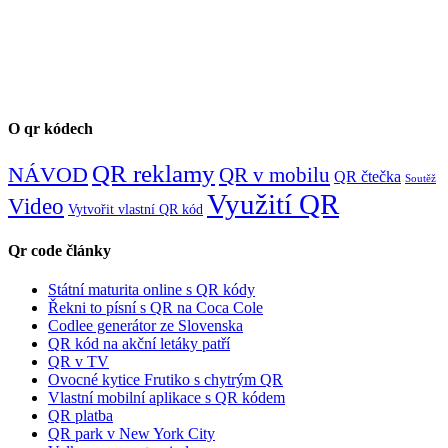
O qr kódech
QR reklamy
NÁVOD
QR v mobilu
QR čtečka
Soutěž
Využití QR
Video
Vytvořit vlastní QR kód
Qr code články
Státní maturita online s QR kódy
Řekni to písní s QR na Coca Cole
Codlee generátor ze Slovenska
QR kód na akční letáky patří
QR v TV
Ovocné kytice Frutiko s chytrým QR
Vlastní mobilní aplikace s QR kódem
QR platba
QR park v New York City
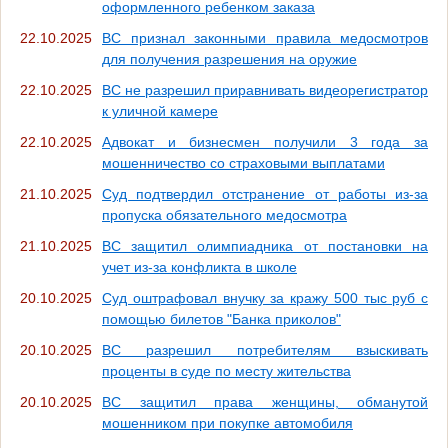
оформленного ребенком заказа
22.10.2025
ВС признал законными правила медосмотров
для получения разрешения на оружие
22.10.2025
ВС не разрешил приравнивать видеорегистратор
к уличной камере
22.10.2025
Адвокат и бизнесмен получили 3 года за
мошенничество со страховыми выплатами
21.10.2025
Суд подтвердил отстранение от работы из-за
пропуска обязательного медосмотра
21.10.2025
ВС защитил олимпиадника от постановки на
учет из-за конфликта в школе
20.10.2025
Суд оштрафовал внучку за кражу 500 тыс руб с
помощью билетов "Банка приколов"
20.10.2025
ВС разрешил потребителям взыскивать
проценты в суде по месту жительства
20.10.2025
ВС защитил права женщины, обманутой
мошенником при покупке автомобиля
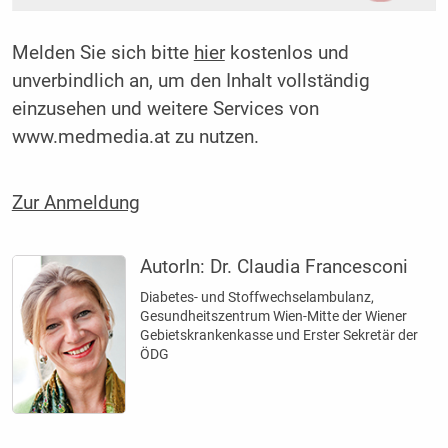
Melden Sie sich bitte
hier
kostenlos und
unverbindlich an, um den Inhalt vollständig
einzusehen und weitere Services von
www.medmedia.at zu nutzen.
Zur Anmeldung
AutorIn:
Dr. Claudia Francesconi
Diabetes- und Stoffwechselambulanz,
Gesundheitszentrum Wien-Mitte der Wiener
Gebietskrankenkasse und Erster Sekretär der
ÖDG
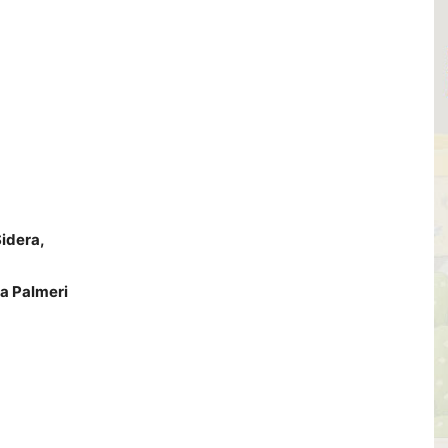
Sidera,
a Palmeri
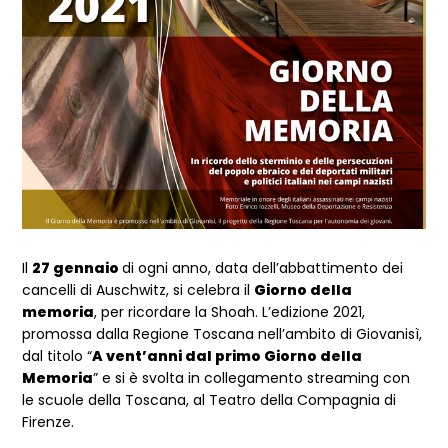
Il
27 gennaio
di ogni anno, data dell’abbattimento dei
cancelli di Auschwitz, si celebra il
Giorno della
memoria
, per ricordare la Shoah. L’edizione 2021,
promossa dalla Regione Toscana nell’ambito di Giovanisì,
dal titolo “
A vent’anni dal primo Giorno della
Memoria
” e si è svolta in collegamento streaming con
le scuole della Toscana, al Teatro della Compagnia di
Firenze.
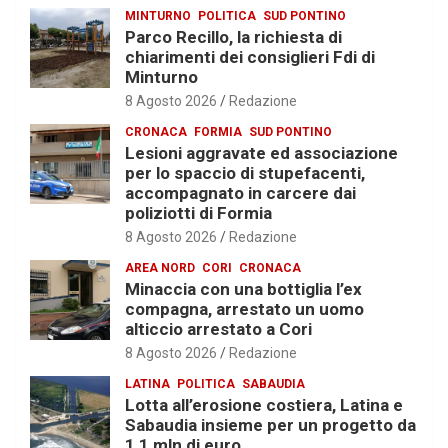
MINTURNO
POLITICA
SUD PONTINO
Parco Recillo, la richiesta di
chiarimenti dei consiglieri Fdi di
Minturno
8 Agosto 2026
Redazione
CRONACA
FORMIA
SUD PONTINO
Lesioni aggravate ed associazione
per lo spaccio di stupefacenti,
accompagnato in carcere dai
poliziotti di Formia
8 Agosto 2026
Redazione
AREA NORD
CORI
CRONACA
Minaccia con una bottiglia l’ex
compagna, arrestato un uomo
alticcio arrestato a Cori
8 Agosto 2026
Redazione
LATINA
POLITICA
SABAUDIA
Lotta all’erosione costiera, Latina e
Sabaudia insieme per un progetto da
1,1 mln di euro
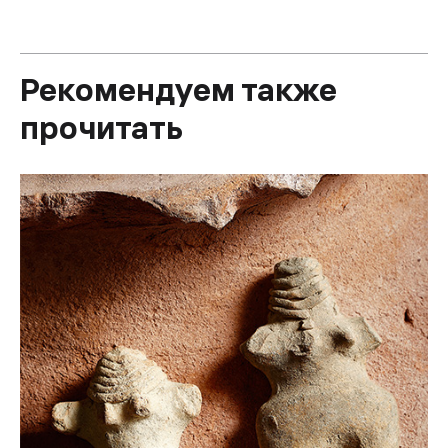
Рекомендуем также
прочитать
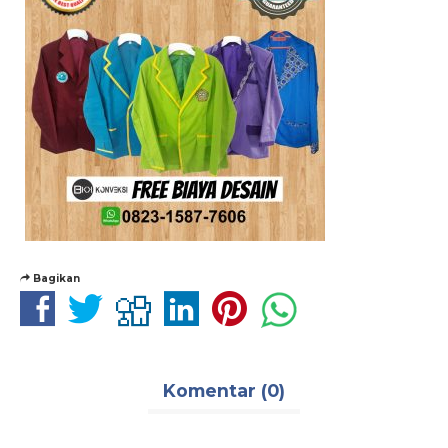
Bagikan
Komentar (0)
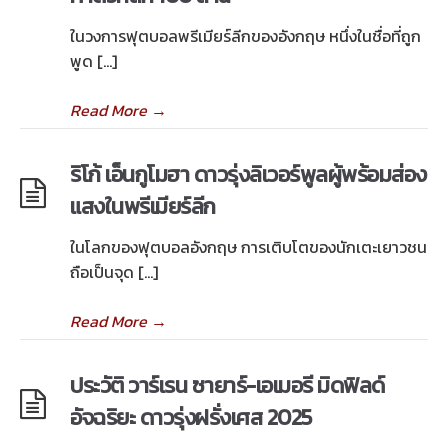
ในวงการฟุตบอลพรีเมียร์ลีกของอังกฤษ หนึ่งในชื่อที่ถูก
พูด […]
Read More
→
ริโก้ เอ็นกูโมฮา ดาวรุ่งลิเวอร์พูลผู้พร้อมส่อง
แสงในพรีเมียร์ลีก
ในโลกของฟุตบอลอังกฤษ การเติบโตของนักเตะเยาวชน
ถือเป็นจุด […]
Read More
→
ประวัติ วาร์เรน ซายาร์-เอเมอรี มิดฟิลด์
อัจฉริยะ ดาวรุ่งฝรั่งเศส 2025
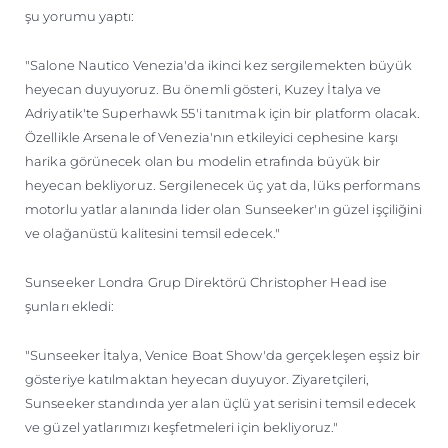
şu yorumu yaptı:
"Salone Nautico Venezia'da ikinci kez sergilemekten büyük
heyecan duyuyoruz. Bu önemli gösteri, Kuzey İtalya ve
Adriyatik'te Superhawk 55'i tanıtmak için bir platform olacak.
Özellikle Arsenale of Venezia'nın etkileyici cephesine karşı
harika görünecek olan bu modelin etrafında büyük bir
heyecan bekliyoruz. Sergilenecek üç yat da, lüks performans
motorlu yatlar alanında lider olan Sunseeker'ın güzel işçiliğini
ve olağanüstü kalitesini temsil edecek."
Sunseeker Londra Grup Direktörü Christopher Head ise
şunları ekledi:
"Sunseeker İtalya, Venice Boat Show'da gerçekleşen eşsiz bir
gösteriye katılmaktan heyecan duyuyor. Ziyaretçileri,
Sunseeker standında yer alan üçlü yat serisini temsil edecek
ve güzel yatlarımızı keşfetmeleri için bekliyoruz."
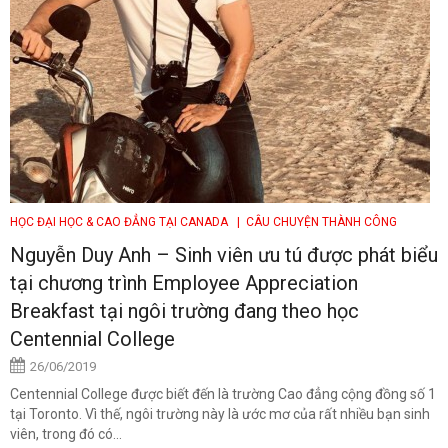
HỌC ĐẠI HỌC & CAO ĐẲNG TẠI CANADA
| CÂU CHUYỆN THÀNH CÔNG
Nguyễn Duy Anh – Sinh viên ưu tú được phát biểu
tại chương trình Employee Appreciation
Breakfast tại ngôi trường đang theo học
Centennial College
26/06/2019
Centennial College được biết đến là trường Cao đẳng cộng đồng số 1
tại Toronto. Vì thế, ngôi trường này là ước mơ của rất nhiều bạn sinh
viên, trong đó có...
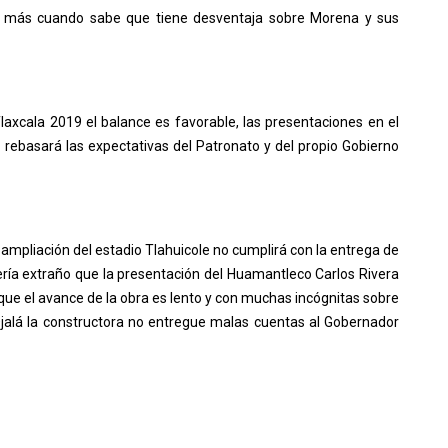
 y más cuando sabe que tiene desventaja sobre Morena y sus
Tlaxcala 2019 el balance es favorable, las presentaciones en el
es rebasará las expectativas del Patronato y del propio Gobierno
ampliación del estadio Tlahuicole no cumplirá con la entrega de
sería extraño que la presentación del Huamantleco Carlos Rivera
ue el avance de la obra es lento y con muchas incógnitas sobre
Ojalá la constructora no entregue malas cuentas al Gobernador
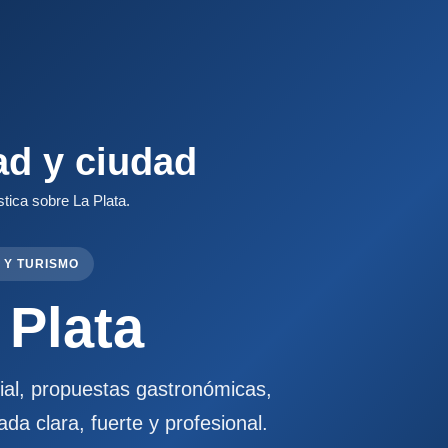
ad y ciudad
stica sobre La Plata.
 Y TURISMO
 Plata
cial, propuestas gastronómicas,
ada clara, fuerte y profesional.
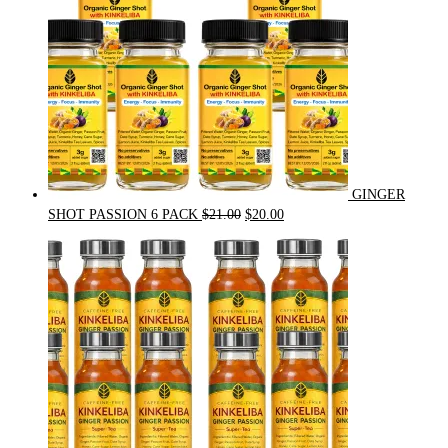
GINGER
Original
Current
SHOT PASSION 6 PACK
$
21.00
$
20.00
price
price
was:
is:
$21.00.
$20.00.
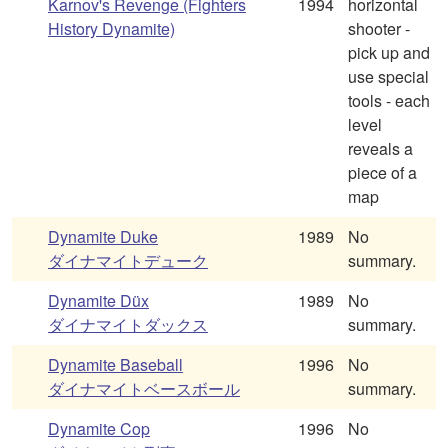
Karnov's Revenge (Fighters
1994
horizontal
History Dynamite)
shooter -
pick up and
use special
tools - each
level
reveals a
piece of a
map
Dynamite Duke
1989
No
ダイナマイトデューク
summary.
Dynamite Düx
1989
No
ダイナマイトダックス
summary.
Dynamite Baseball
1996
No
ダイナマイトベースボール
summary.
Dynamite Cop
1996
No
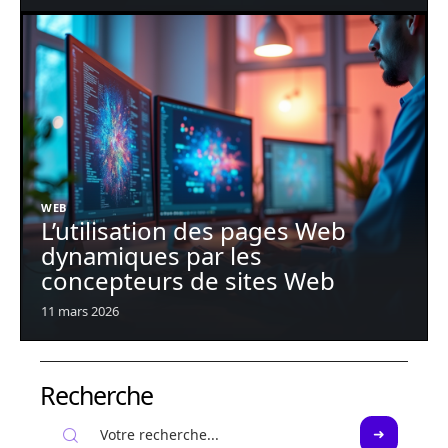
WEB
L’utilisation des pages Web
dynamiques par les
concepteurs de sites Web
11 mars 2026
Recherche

┄┄┄┄┄┄

#### Work required:
Within the lines above, find those holding the word "งกฤษ" and copy them.

#### Exercise solution:
ในวงการฟุตบอลพรีเมียร์ลีกของอังกฤษ หนึ่งในชื่อที่ถูก
ในโลกของฟุตบอลอังกฤษ การเติบโตของนักเตะเยาวชน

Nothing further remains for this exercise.